Não é verdade que o governo Lula (PT) assinou em setembro um acordo de cooperação técnica com o Hamas, como alegam publicações nas redes. Celebrado em 2010 e promulgado neste ano, o tratado citado pelas peças de desinformação foi firmado entre o governo brasileiro e a OLP (Organização para a Libertação da Palestina) — grupo multipartidário do qual o Hamas não é membro —, em nome da ANP (Autoridade Nacional Palestina), governo provisório palestino que não tem relação com o grupo extremista.
Publicações com o conteúdo enganoso acumulavam 14 mil compartilhamentos no Facebook e 10 mil views no TikTok até a tarde desta terça-feira (17).

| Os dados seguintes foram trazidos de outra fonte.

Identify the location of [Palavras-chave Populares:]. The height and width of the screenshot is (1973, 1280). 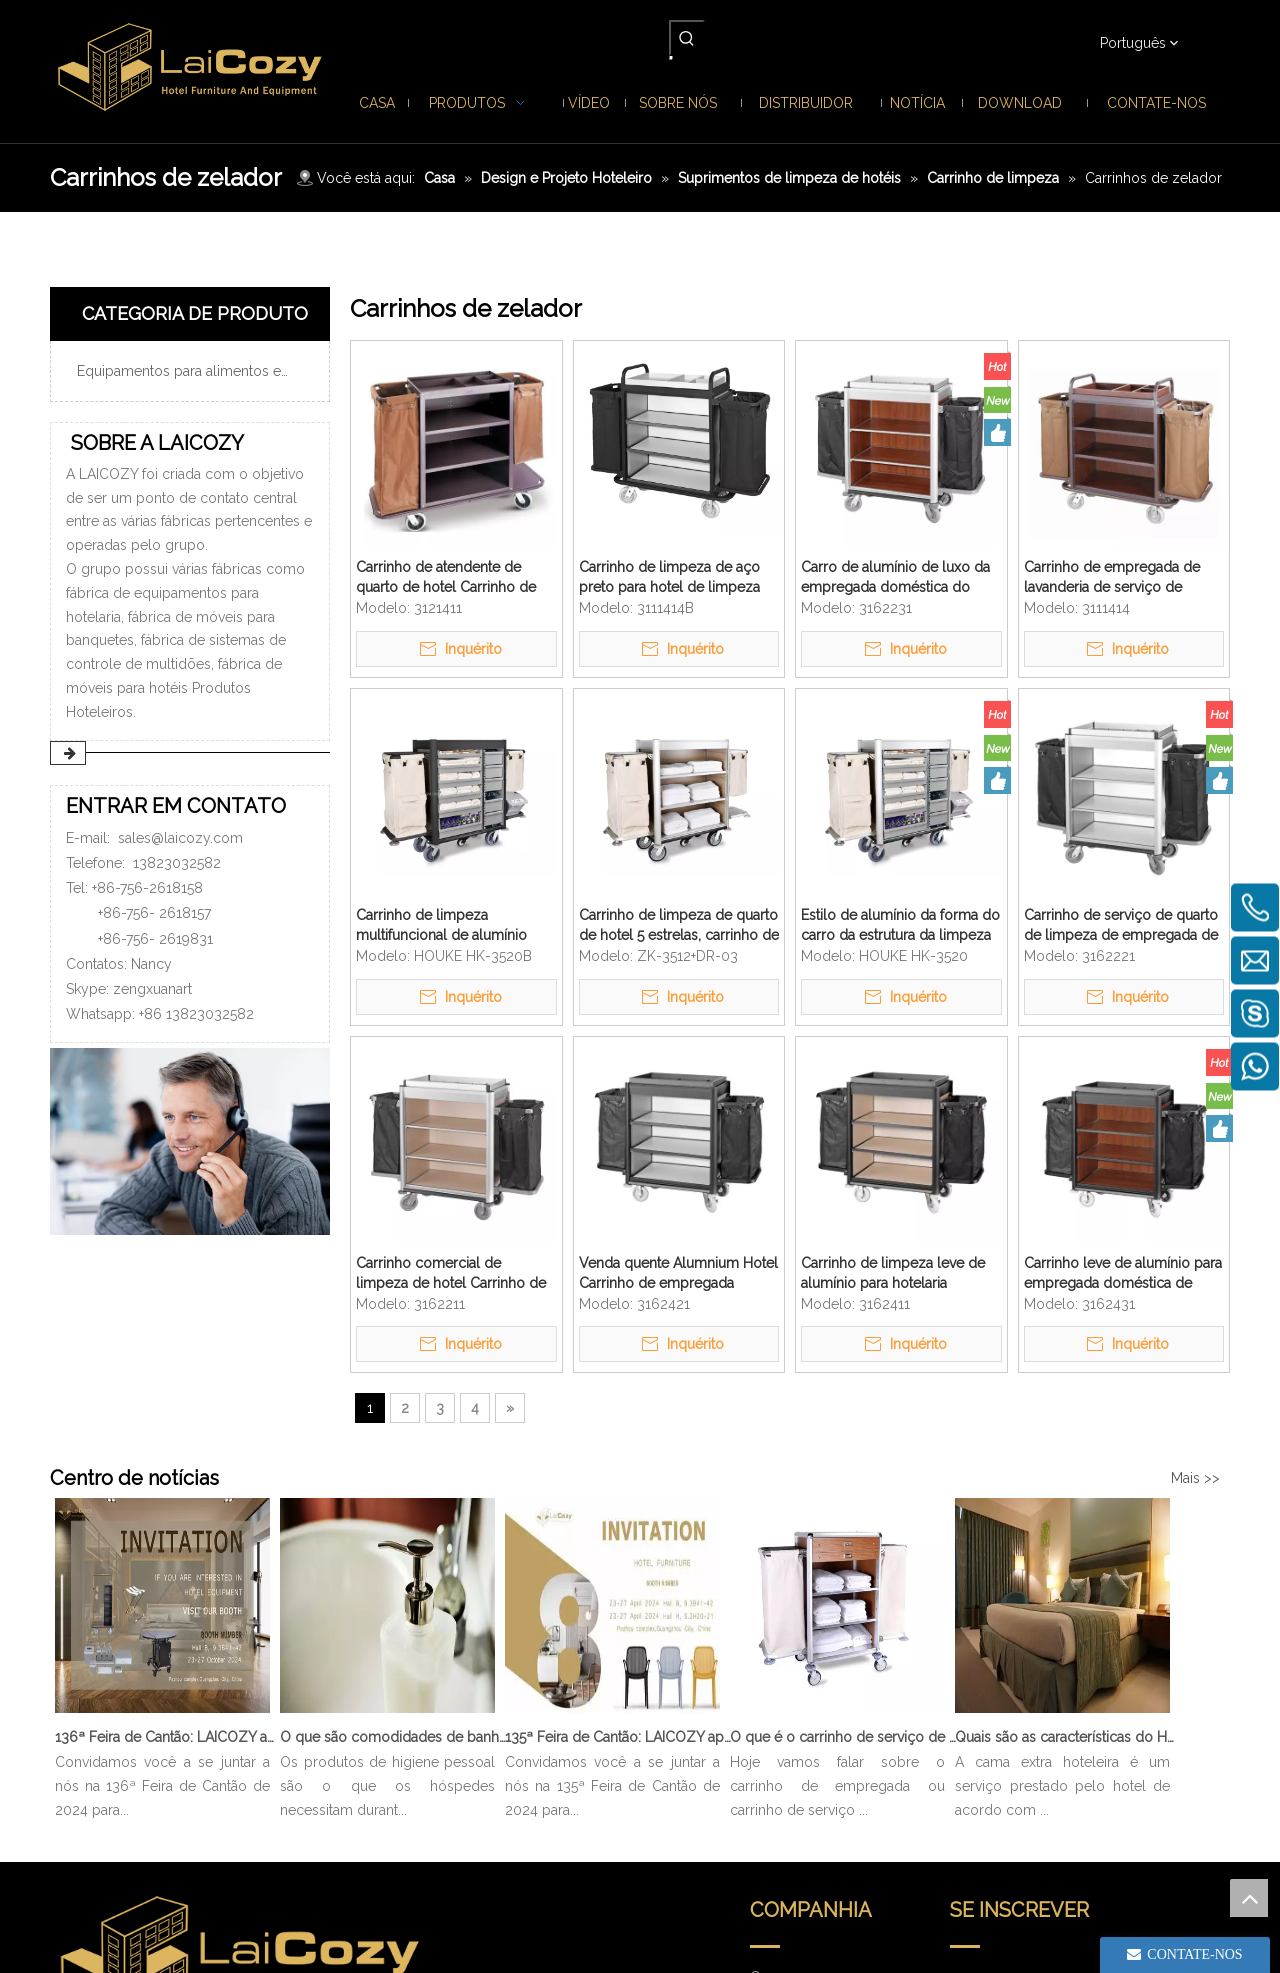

Governo Lula assinou acordo de cooperação técnica com o Hamas
Em vídeo que circula nas redes, um homem não identificado engana ao afirmar que o governo Lula assinou em setembro um acordo de cooperação técnica com o Hamas — grupo extremista palestino atualmente em conflito com Israel. O tratado citado foi celebrado, na verdade, entre o governo Lula e a OLP, uma organização multipartidária que não engloba o Hamas.

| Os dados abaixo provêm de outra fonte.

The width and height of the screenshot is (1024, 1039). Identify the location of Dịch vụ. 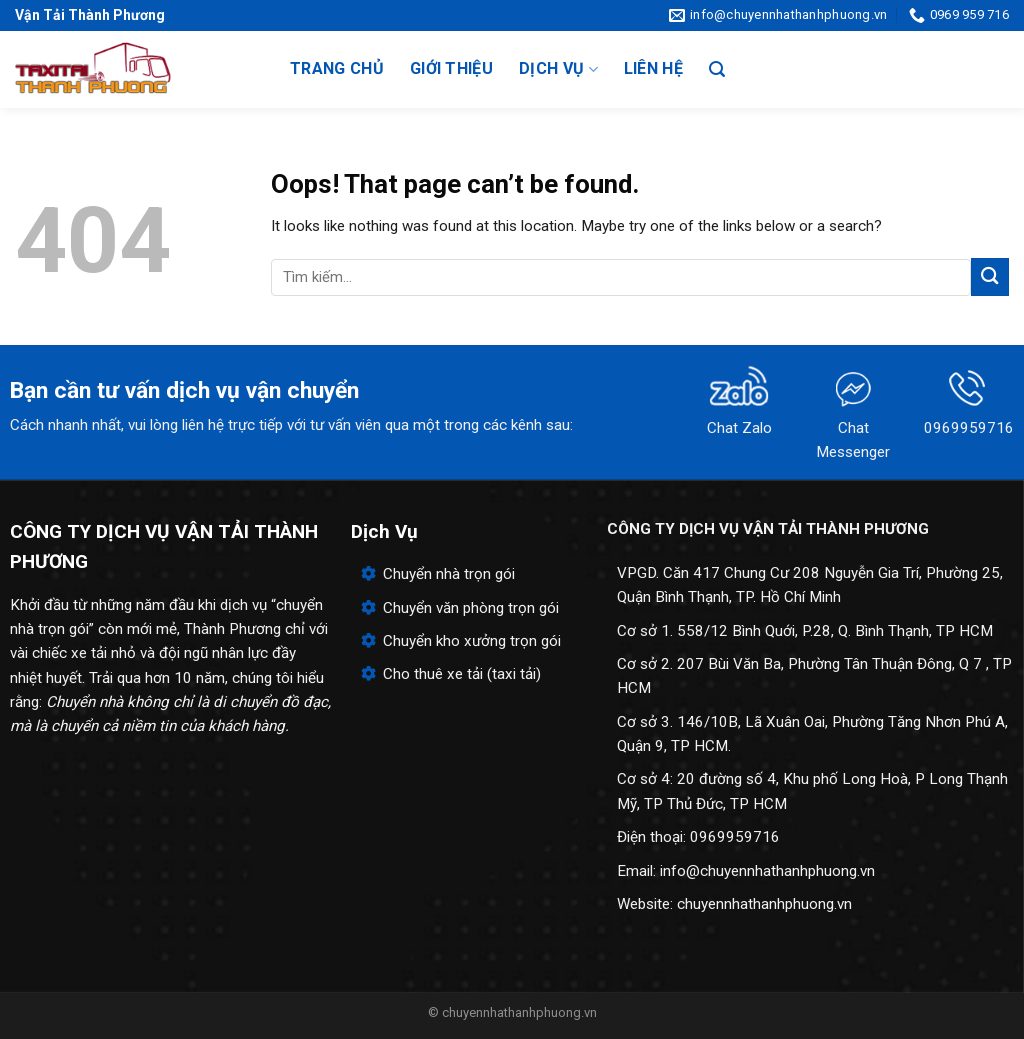
(558, 69).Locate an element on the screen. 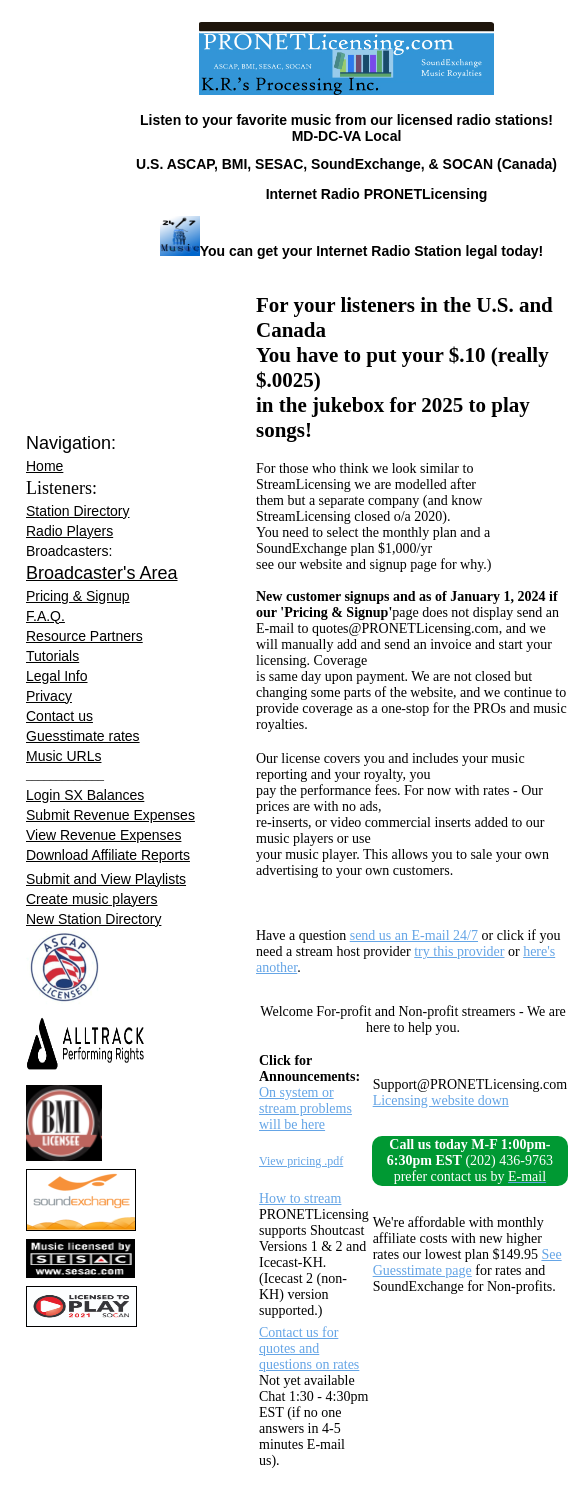  See Guesstimate page is located at coordinates (467, 1262).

- Assinado em março de 2010 em Ramallah, sede do governo palestino, o acordo foi fechado entre o Brasil e a OLP, entidade multipartidária que busca uma coexistência pacífica entre israelenses e palestinos;
- O texto prevê, entre outras medidas, ações que facilitem a circulação de pessoas e equipamentos para a execução de projetos que tragam benefícios às duas regiões e até medidas que facilitem a repatriação em situações de crise;
- O tratado foi celebrado em nome da ANP, criada na década de 1990 como governo autônomo provisório da Palestina. O grupo é atualmente controlado pelo Fatah, partido laico que integra a OLP e que reconhece o Estado de Israel. A ANP é responsável pelo controle da região da Cisjordânia;
- Já o Hamas, considerado um grupo terrorista pela União Europeia e pelos Estados Unidos, nega a existência do Estado de Israel e foi responsável pelos ataques ocorridos no fim de semana do último dia 7. O grupo extremista controla a região da Faixa de Gaza.
Apesar de ter sido assinado em 2010, o acordo de cooperação técnica entre Brasil e Palestina só entrou em vigor em setembro deste ano, quando foi promulgado pelo vice-presidente Geraldo Alckmin (PSB) — que ocupava interinamente a Presidência enquanto Lula participava da Cúpula do G20, na Índia. Antes disso, em 2012, o documento foi aprovado pelo Congresso. Segundo a Constituição, tratados, acordos ou atos internacionais precisam ser referendados pelo Legislativo.
Outras peças de desinformação que citam o documento afirmam ainda que o texto prevê que o governo brasileiro seria obrigado a abrigar refugiados palestinos. Não há no documento, no entanto, qualquer menção a asilo político.
Legislativo. O autor da peça de desinformação reproduz um trecho do discurso do deputado federal Giovani Cherini (PL-RS) na Câmara durante sessão realizada em 10 de outubro, que aprovou moções de repúdio ao conflito entre Hamas e Israel. Na ocasião, o parlamentar citou o acordo para alegar de maneira enganosa que o Brasil “está em cooperação técnica” com o Hamas, o que não é verdade.
Como suposta prova para a alegação de Cherini de que o governo brasileiro reconheceria o Hamas como partido político, o autor da peça de desinformação compartilha prints de matérias publicadas na imprensa que fazem menção à participação do grupo no CLP (Conselho Legislativo Palestino).
De fato, o Hamas chegou a ter maioria absoluta no CLP após as eleições de 2006. Apesar de os mandatos terem validade de apenas quatro anos, os eleitos continuaram no poder até 2018, quando a Suprema Corte da Palestina dissolveu o CLP de 2006 e convocou novas eleições, que ainda não ocorreram.
É importante destacar, no entanto, que o CLP não desempenhava papel nas negociações com Israel, já que a condução das relações exteriores da Palestina é de competência da ANP. As funções do Legislativo se limitavam a questões como a fiscalização das finanças públicas.
Outro lado. Contatado por Aos Fatos, o deputado Giovani Cherini reafirmou que o Hamas faz parte da OLP e enviou como supostas provas prints de notícias antigas (veja aqui e aqui) sobre tentativas fracassadas de reconciliação entre o Fatah e o Hamas entre 2011 e 2017.
Cherini também replicou a peça de desinformação já desmentida por Aos Fatos de que o governo brasileiro repassou US$ 25 milhões para o Hamas. Aprovado pelo Congresso em 2010, o valor citado pelo parlamentar foi destinado à ANP, não ao grupo extremista.